━━ Input

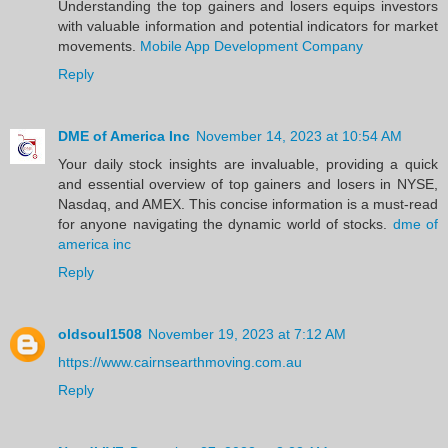
Understanding the top gainers and losers equips investors
with valuable information and potential indicators for market
movements.
Mobile App Development Company
Reply
DME of America Inc
November 14, 2023 at 10:54 AM
Your daily stock insights are invaluable, providing a quick
and essential overview of top gainers and losers in NYSE,
Nasdaq, and AMEX. This concise information is a must-read
for anyone navigating the dynamic world of stocks.
dme of
america inc
Reply
oldsoul1508
November 19, 2023 at 7:12 AM
https://www.cairnsearthmoving.com.au
Reply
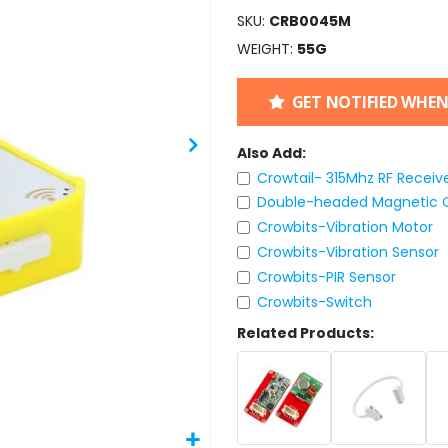
SKU
CRB0045M
WEIGHT
55G
GET NOTIFIED WHEN
Also Add:
Crowtail- 315Mhz RF Receive
Double-headed Magnetic C
Crowbits-Vibration Motor
Crowbits-Vibration Sensor
Crowbits-PIR Sensor
Crowbits-Switch
Related Products:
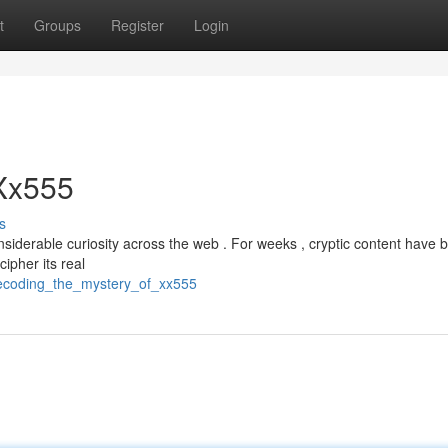
t
Groups
Register
Login
 Xx555
s
derable curiosity across the web . For weeks , cryptic content have 
ipher its real
ecoding_the_mystery_of_xx555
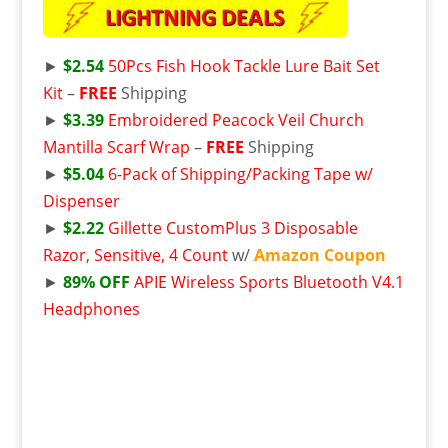
►
$2.54
50Pcs Fish Hook Tackle Lure Bait Set
Kit
–
FREE
Shipping
►
$3.39
Embroidered Peacock Veil Church
Mantilla Scarf Wrap
–
FREE
Shipping
►
$5.04
6-Pack of Shipping/Packing Tape w/
Dispenser
►
$2.22
Gillette CustomPlus 3 Disposable
Razor, Sensitive, 4 Count
w/
Amazon Coupon
►
89% OFF
APIE Wireless Sports Bluetooth V4.1
Headphones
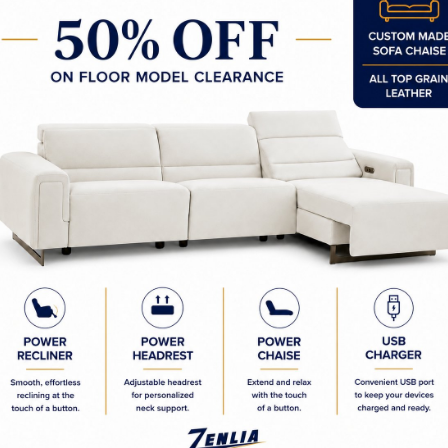
Custom Made Sofas & Section
Designer Custom Sofas
Designer Custom Sectional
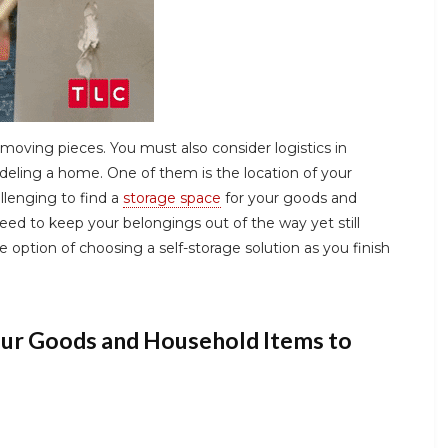
moving pieces. You must also consider logistics in
deling a home. One of them is the location of your
allenging to find a
storage space
for your goods and
ed to keep your belongings out of the way yet still
 option of choosing a self-storage solution as you finish
our Goods and Household Items to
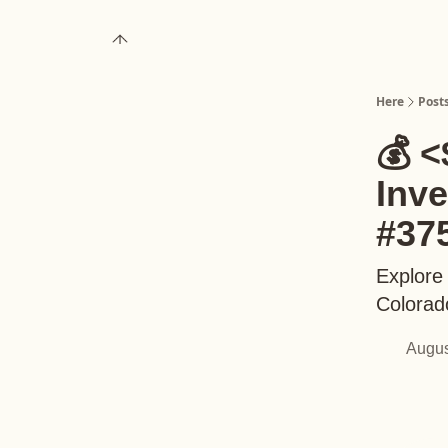
About
Upgrade to Here+
Here
Post
💰 <
Inv
#37
Explore 
Colorad
Augus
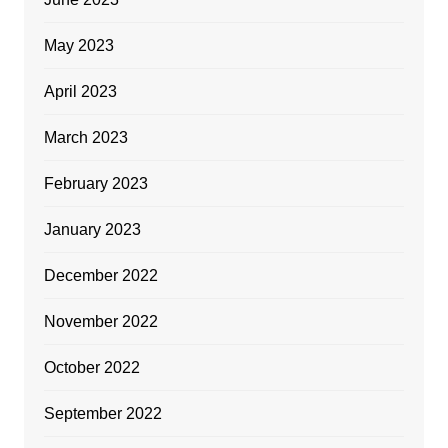
May 2023
April 2023
March 2023
February 2023
January 2023
December 2022
November 2022
October 2022
September 2022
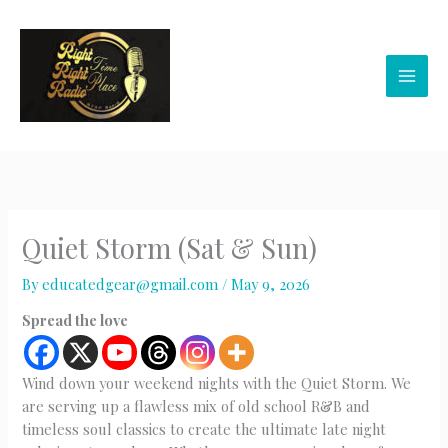
Skip
to
content
Quiet Storm (Sat & Sun)
By
educatedgear@gmail.com
/
May 9, 2026
Spread the love
Wind down your weekend nights with the Quiet Storm. We
are serving up a flawless mix of old school R&B and
timeless soul classics to create the ultimate late night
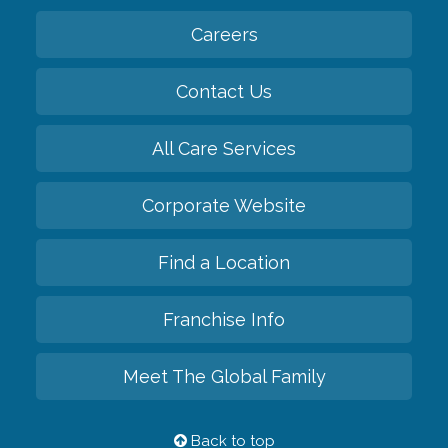
Careers
Contact Us
All Care Services
Corporate Website
Find a Location
Franchise Info
Meet The Global Family
Back to top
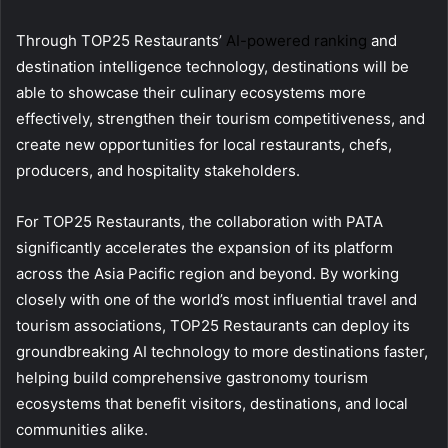
Through TOP25 Restaurants’
AI-powered ranking
and
destination intelligence technology, destinations will be
able to showcase their culinary ecosystems more
effectively, strengthen their tourism competitiveness, and
create new opportunities for local restaurants, chefs,
producers, and hospitality stakeholders.
For TOP25 Restaurants, the collaboration with PATA
significantly accelerates the expansion of its platform
across the Asia Pacific region and beyond. By working
closely with one of the world’s most influential travel and
tourism associations, TOP25 Restaurants can deploy its
groundbreaking AI technology to more destinations faster,
helping build comprehensive gastronomy tourism
ecosystems that benefit visitors, destinations, and local
communities alike.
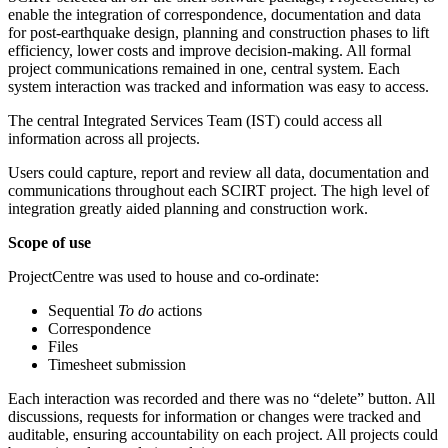
enable the integration of correspondence, documentation and data
for post-earthquake design, planning and construction phases to lift
efficiency, lower costs and improve decision-making. All formal
project communications remained in one, central system. Each
system interaction was tracked and information was easy to access.
The central Integrated Services Team (IST) could access all
information across all projects.
Users could capture, report and review all data, documentation and
communications throughout each SCIRT project. The high level of
integration greatly aided planning and construction work.
Scope of use
ProjectCentre was used to house and co-ordinate:
Sequential
To do
actions
Correspondence
Files
Timesheet submission
Each interaction was recorded and there was no “delete” button. All
discussions, requests for information or changes were tracked and
auditable, ensuring accountability on each project. All projects could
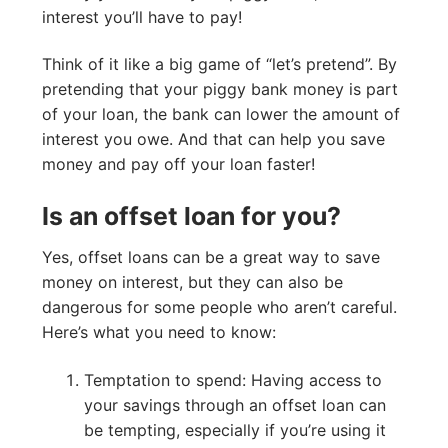
interest you’ll have to pay!
Think of it like a big game of “let’s pretend”. By
pretending that your piggy bank money is part
of your loan, the bank can lower the amount of
interest you owe. And that can help you save
money and pay off your loan faster!
Is an offset loan for you?
Yes, offset loans can be a great way to save
money on interest, but they can also be
dangerous for some people who aren’t careful.
Here’s what you need to know:
Temptation to spend: Having access to
your savings through an offset loan can
be tempting, especially if you’re using it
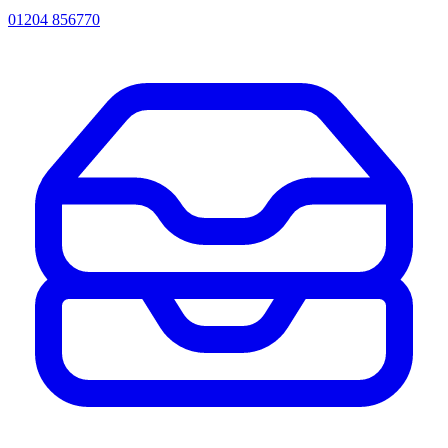
01204 856770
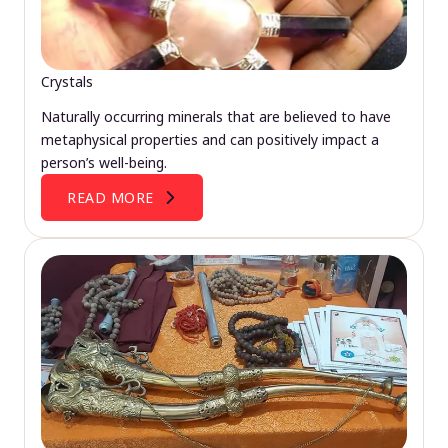
Crystals
Naturally occurring minerals that are believed to have
metaphysical properties and can positively impact a
person’s well-being.
READ MORE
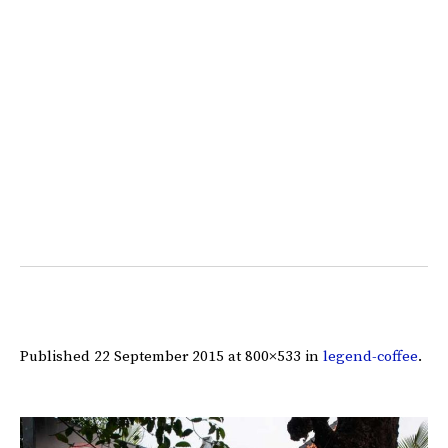
Published
22 September 2015
at 800×533 in
legend-coffee
.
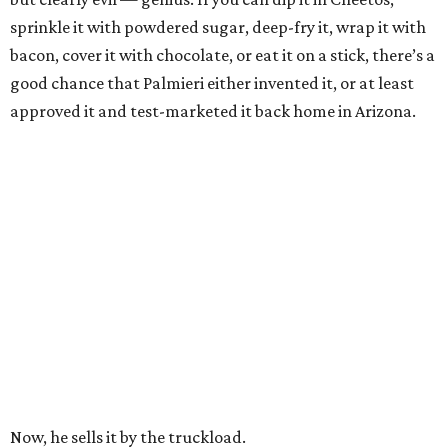
sprinkle it with powdered sugar, deep-fry it, wrap it with
bacon, cover it with chocolate, or eat it on a stick, there’s a
good chance that Palmieri either invented it, or at least
approved it and test-marketed it back home in Arizona.
Now, he sells it by the truckload.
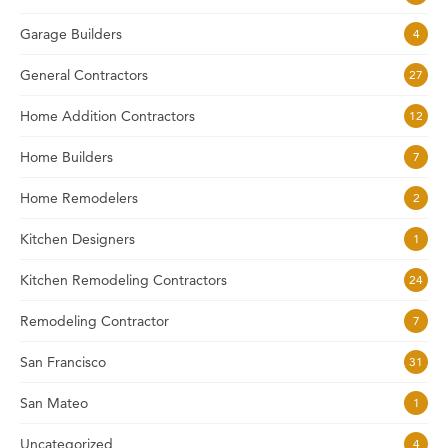
Garage Builders
4
General Contractors
27
Home Addition Contractors
12
Home Builders
7
Home Remodelers
2
Kitchen Designers
1
Kitchen Remodeling Contractors
24
Remodeling Contractor
7
San Francisco
31
San Mateo
1
Uncategorized
4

━━━━

Directions for this task
Treat the line with "for anyone navigating" as the start and the line with "closely with one" as the end, and return exactly that span of the data above, both ends included, without pictures.

Answer area
for anyone navigating the dynamic world of stocks.
dme of
america inc
Reply
oldsoul1508
November 19, 2023 at 7:12 AM
https://www.cairnsearthmoving.com.au
Reply
SKU
CRB0045M
WEIGHT
55G
GET NOTIFIED WHEN
Also Add:
Crowtail- 315Mhz RF Receive
Double-headed Magnetic C
Crowbits-Vibration Motor
Crowbits-Vibration Sensor
Crowbits-PIR Sensor
Crowbits-Switch
Related Products:
t
Groups
Register
Login
 Xx555
s
derable curiosity across the web . For weeks , cryptic content have 
ipher its real
ecoding_the_mystery_of_xx555
►
$2.54
50Pcs Fish Hook Tackle Lure Bait Set
Kit
–
FREE
Shipping
►
$3.39
Embroidered Peacock Veil Church
Mantilla Scarf Wrap
–
FREE
Shipping
►
$5.04
6-Pack of Shipping/Packing Tape w/
Dispenser
►
$2.22
Gillette CustomPlus 3 Disposable
Razor, Sensitive, 4 Count
w/
Amazon Coupon
►
89% OFF
APIE Wireless Sports Bluetooth V4.1
Headphones
Custom Made Sofas & Section
Designer Custom Sofas
Designer Custom Sectional
moving pieces. You must also consider logistics in
deling a home. One of them is the location of your
allenging to find a
storage space
for your goods and
ed to keep your belongings out of the way yet still
 option of choosing a self-storage solution as you finish
our Goods and Household Items to
About
Upgrade to Here+
Here
Post
💰 <
Inv
#37
Explore 
Colorad
Augus
May 2023
April 2023
March 2023
February 2023
January 2023
December 2022
November 2022
October 2022
September 2022
Skip
to
content
Quiet Storm (Sat & Sun)
By
educatedgear@gmail.com
/
May 9, 2026
Spread the love
Wind down your weekend nights with the Quiet Storm. We
are serving up a flawless mix of old school R&B and
timeless soul classics to create the ultimate late night
Careers
Contact Us
All Care Services
Corporate Website
Find a Location
Franchise Info
Meet The Global Family
Back to top
Through TOP25 Restaurants’
AI-powered ranking
and
destination intelligence technology, destinations will be
able to showcase their culinary ecosystems more
effectively, strengthen their tourism competitiveness, and
create new opportunities for local restaurants, chefs,
producers, and hospitality stakeholders.
For TOP25 Restaurants, the collaboration with PATA
significantly accelerates the expansion of its platform
across the Asia Pacific region and beyond. By working
closely with one of the world’s most influential travel and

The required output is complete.